Each line below from the one containing "Karavan Kiralama Hakkında" through the one containing "中国西藏网版权所有，未经书面授权禁止使用" is to be given again exactly, and no line outside that span.

Records supplied:
■ ■ ■ ■ ■

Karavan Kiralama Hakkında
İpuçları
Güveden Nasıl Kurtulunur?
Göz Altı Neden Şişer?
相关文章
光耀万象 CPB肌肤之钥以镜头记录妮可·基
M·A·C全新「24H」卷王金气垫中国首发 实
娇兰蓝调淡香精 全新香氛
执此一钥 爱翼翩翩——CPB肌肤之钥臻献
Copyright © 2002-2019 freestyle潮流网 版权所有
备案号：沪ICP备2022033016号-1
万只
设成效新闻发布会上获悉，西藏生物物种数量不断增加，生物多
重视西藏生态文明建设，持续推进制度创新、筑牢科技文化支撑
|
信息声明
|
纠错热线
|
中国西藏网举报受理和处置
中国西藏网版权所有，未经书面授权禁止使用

■ ■ ■ ■ ■

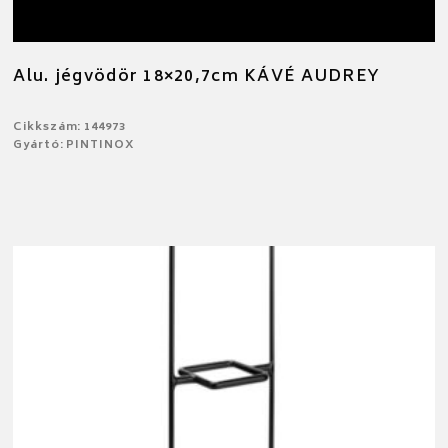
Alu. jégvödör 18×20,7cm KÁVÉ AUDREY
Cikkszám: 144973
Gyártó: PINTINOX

■ ■ ■ ■ ■

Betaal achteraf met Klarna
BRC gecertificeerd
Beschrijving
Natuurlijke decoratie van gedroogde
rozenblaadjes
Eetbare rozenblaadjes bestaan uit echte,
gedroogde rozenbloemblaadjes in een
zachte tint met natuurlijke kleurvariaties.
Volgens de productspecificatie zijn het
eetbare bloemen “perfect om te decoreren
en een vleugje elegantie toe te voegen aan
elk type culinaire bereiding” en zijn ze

■ ■ ■ ■ ■

Response area:
Karavan Kiralama Hakkında
İpuçları
Güveden Nasıl Kurtulunur?
Göz Altı Neden Şişer?
相关文章
光耀万象 CPB肌肤之钥以镜头记录妮可·基
M·A·C全新「24H」卷王金气垫中国首发 实
娇兰蓝调淡香精 全新香氛
执此一钥 爱翼翩翩——CPB肌肤之钥臻献
Copyright © 2002-2019 freestyle潮流网 版权所有
备案号：沪ICP备2022033016号-1
万只
设成效新闻发布会上获悉，西藏生物物种数量不断增加，生物多
重视西藏生态文明建设，持续推进制度创新、筑牢科技文化支撑
|
信息声明
|
纠错热线
|
中国西藏网举报受理和处置
中国西藏网版权所有，未经书面授权禁止使用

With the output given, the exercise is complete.